# Open Source Models

In this notebook we use the models_helper to request all of the models from Huggingface that we will be using as part of the project. This saves the models in Bloomberg Lab S3 storage and makes requesting of them easier during the multi-GPU inference tasks. It means that they do not have to be downloaded by each GPU.

The models we will access are:

- Llama 3.2 3B - meta-llama/Llama-3.2-3B-Instruct
- DeepSeek R1 Qwen 7B - deepseek-ai/DeepSeek-R1-Distill-Qwen-7B
- DeepSeek R1 Qwen 14B - deepseek-ai/DeepSeek-R1-Distill-Qwen-14B
- Qwen 2.5 3B - Qwen/Qwen2.5-3B-Instruct
- Qwen 2.5 7B - Qwen/Qwen2.5-7B-Instruct

We also tried to run: 
- DeepSeek R1 Qwen 32B - deepseek-ai/DeepSeek-R1-Distill-Qwen-32B

In [7]:
from models.model_helper import ModelHelper
from huggingface_hub import login
from transformers import BitsAndBytesConfig

import torch

In [2]:
model_requester = ModelHelper('tmp/fs')

In [3]:
# Log into Huggingface with login credentials. .env can be used as well
with open('pass.txt') as p:
    hf_login = p.read()
    
hf_login = hf_login[hf_login.find('=')+1:hf_login.find('\n')]
login(hf_login, add_to_git_credential=False)

### Llama 3.2

In [4]:
# request the model and save in temp folder under name llama to retrieve later
model_requester.get_model_and_save(model_id='meta-llama/Llama-3.2-3B-Instruct', 
                                   model_name='llama', model_tmp_location='/tmp/',
                                   use_quantization=False)

config.json:   0%|          | 0.00/878 [00:00<?, ?B/s]

model.safetensors.index.json:   0%|          | 0.00/20.9k [00:00<?, ?B/s]

Downloading shards:   0%|          | 0/2 [00:00<?, ?it/s]

model-00001-of-00002.safetensors:   0%|          | 0.00/4.97G [00:00<?, ?B/s]

model-00002-of-00002.safetensors:   0%|          | 0.00/1.46G [00:00<?, ?B/s]

Loading checkpoint shards:   0%|          | 0/2 [00:00<?, ?it/s]

generation_config.json:   0%|          | 0.00/189 [00:00<?, ?B/s]

Uploaded: /tmp//llama


### DeepSeek R1 Qwen 7B

In [8]:
# Use Quantization to reduce memory size
quant_config = BitsAndBytesConfig(
    load_in_4bit=True,
    bnb_4bit_use_double_quant=True,
    bnb_4bit_compute_dtype=torch.bfloat16,
    bnb_4bit_quant_type="nf4"

)

# request the model and save in temp folder 
model_requester.get_model_and_save(model_id='deepseek-ai/DeepSeek-R1-Distill-Qwen-7B', 
                                   model_name='deepseek7B', model_tmp_location='/tmp/',
                                   use_quantization=True,
                                  quant_config=quant_config)

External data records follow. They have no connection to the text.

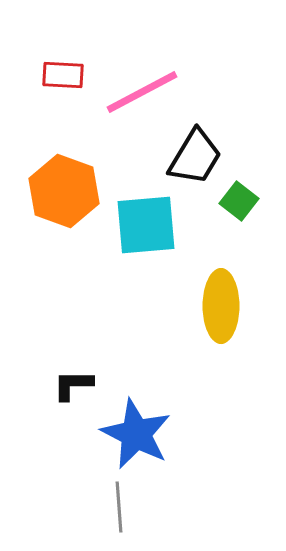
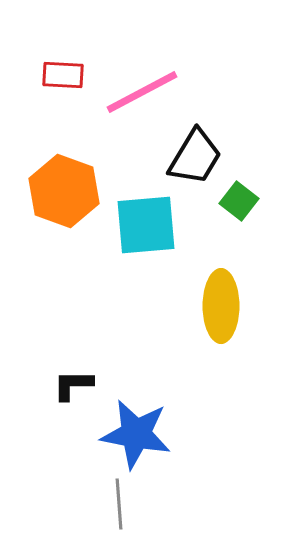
blue star: rotated 16 degrees counterclockwise
gray line: moved 3 px up
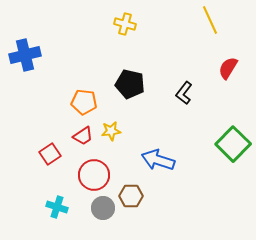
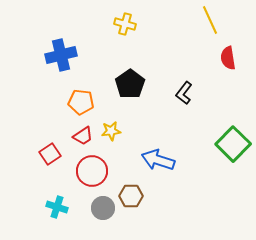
blue cross: moved 36 px right
red semicircle: moved 10 px up; rotated 40 degrees counterclockwise
black pentagon: rotated 24 degrees clockwise
orange pentagon: moved 3 px left
red circle: moved 2 px left, 4 px up
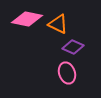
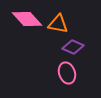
pink diamond: rotated 36 degrees clockwise
orange triangle: rotated 15 degrees counterclockwise
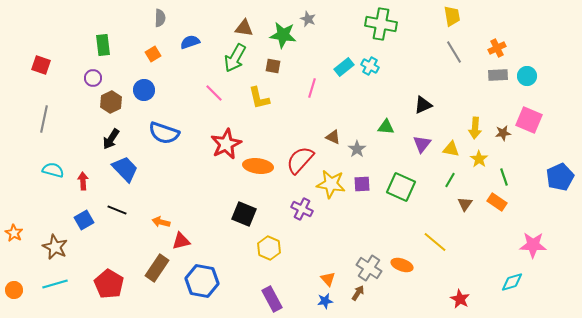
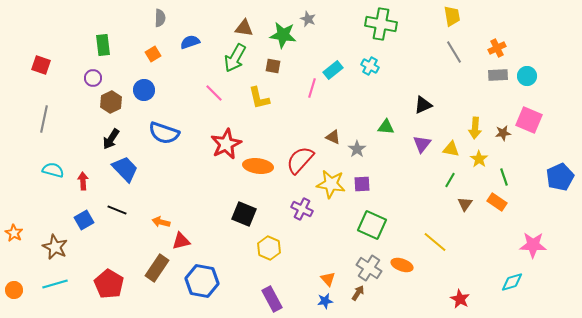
cyan rectangle at (344, 67): moved 11 px left, 3 px down
green square at (401, 187): moved 29 px left, 38 px down
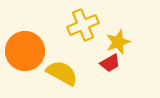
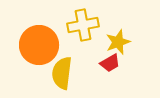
yellow cross: rotated 12 degrees clockwise
orange circle: moved 14 px right, 6 px up
yellow semicircle: rotated 112 degrees counterclockwise
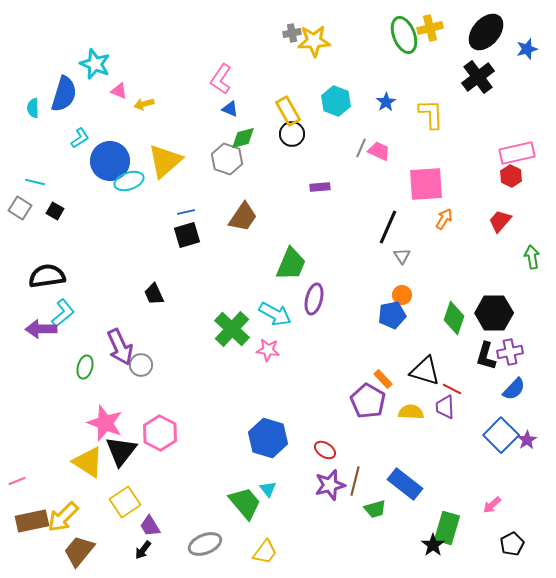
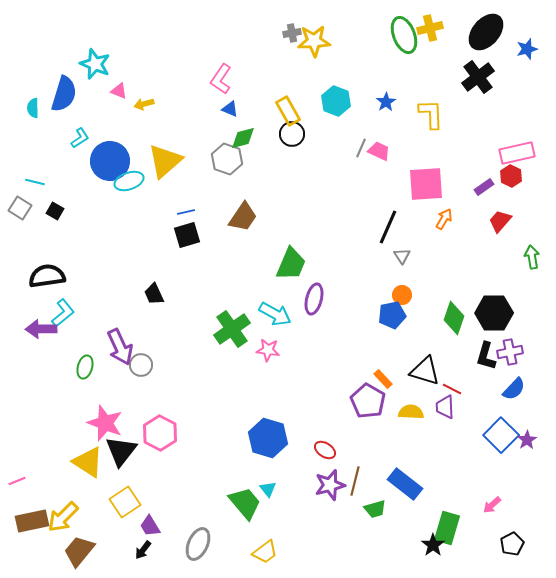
purple rectangle at (320, 187): moved 164 px right; rotated 30 degrees counterclockwise
green cross at (232, 329): rotated 12 degrees clockwise
gray ellipse at (205, 544): moved 7 px left; rotated 44 degrees counterclockwise
yellow trapezoid at (265, 552): rotated 16 degrees clockwise
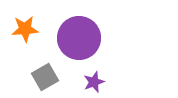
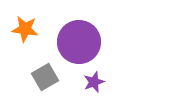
orange star: rotated 12 degrees clockwise
purple circle: moved 4 px down
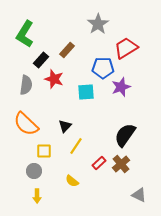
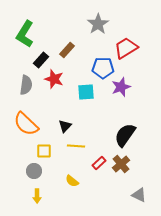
yellow line: rotated 60 degrees clockwise
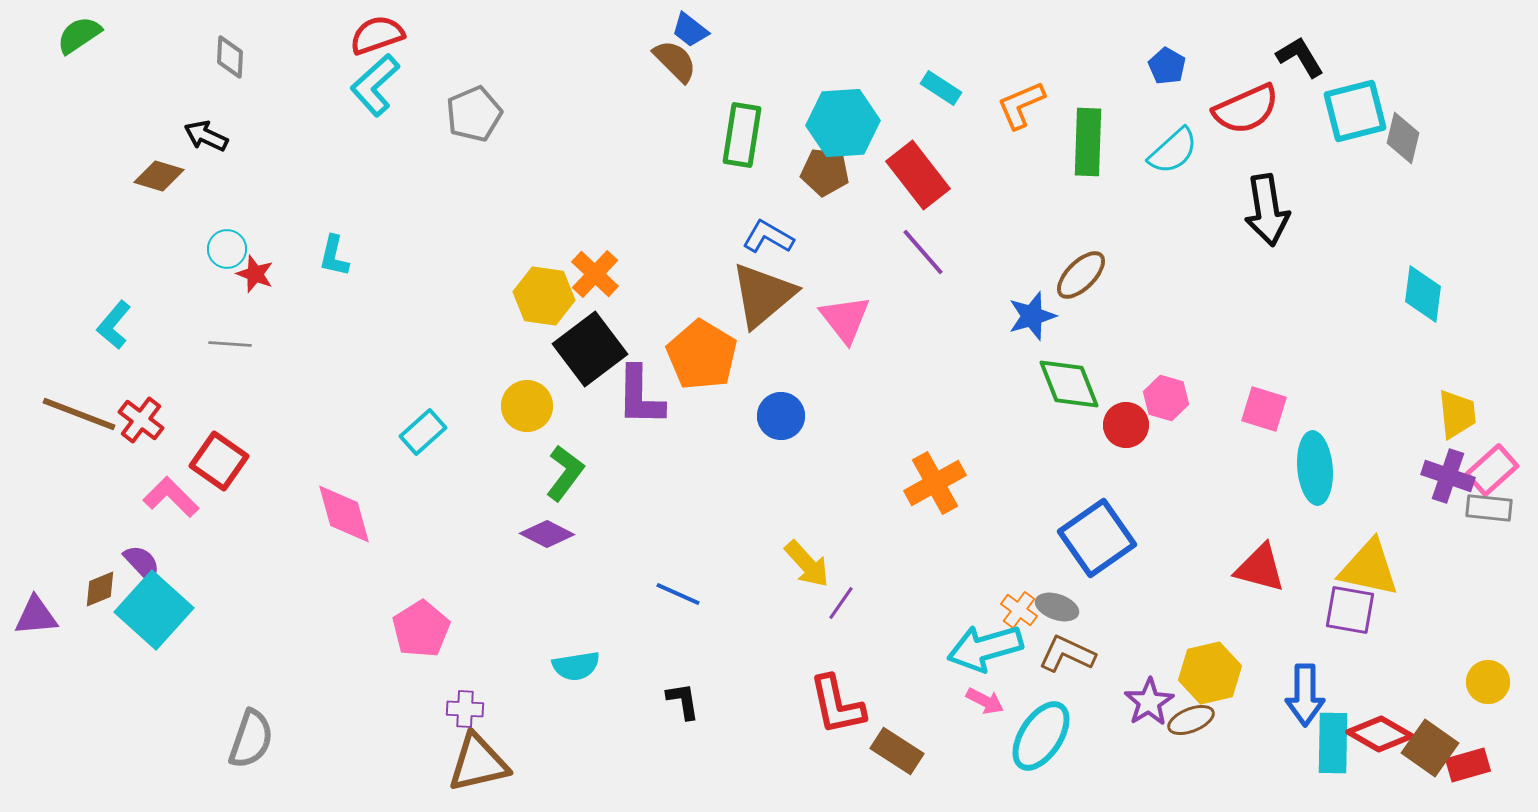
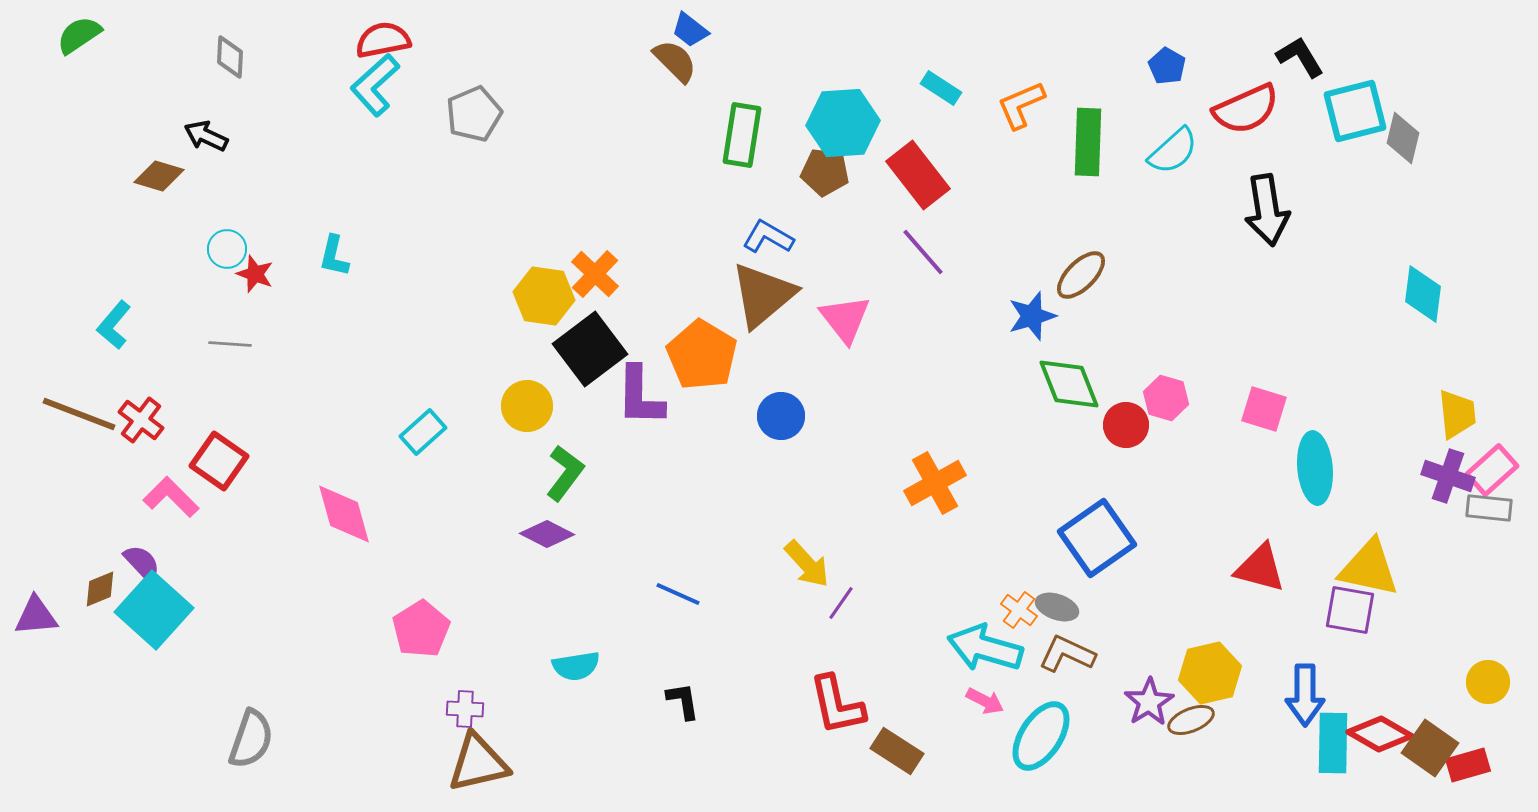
red semicircle at (377, 35): moved 6 px right, 5 px down; rotated 8 degrees clockwise
cyan arrow at (985, 648): rotated 32 degrees clockwise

config.json:   0%|          | 0.00/680 [00:00<?, ?B/s]

model.safetensors.index.json:   0%|          | 0.00/28.1k [00:00<?, ?B/s]

Downloading shards:   0%|          | 0/2 [00:00<?, ?it/s]

model-00001-of-000002.safetensors:   0%|          | 0.00/8.61G [00:00<?, ?B/s]

model-00002-of-000002.safetensors:   0%|          | 0.00/6.62G [00:00<?, ?B/s]

Sliding Window Attention is enabled but not implemented for `sdpa`; unexpected results may be encountered.


Loading checkpoint shards:   0%|          | 0/2 [00:00<?, ?it/s]

generation_config.json:   0%|          | 0.00/181 [00:00<?, ?B/s]

Uploaded: /tmp//deepseek7B


### DeepSeek R1 Qwen 14B

In [None]:
quant_config = BitsAndBytesConfig(
    load_in_4bit=True,
    bnb_4bit_use_double_quant=True,
    bnb_4bit_compute_dtype=torch.bfloat16,
    bnb_4bit_quant_type="nf4"

)

# request the model and save in temp folder 
model_requester.get_model_and_save(model_id='deepseek-ai/DeepSeek-R1-Distill-Qwen-14B', 
                                   model_name='deepseek14Q', model_tmp_location='/tmp/',
                                   use_quantization=True,
                                  quant_config=quant_config)

### Qwen 2.5 3B

In [None]:
quant_config = BitsAndBytesConfig(
    load_in_4bit=True,
    bnb_4bit_use_double_quant=True,
    bnb_4bit_compute_dtype=torch.bfloat16,
    bnb_4bit_quant_type="nf4"

)

# request the model and save in temp folder 
model_requester.get_model_and_save(model_id='Qwen/Qwen2.5-3B-Instruct', 
                                   model_name='qwen3b', model_tmp_location='/tmp/',
                                   use_quantization=True,
                                  quant_config)

### Qwen 2.5 7B

In [None]:
# request the model and save in temp folder 
model_requester.get_model_and_save(model_id='Qwen/Qwen2.5-7B-Instruct', 
                                   model_name='qwen', model_tmp_location='/tmp/',
                                   use_quantization=False)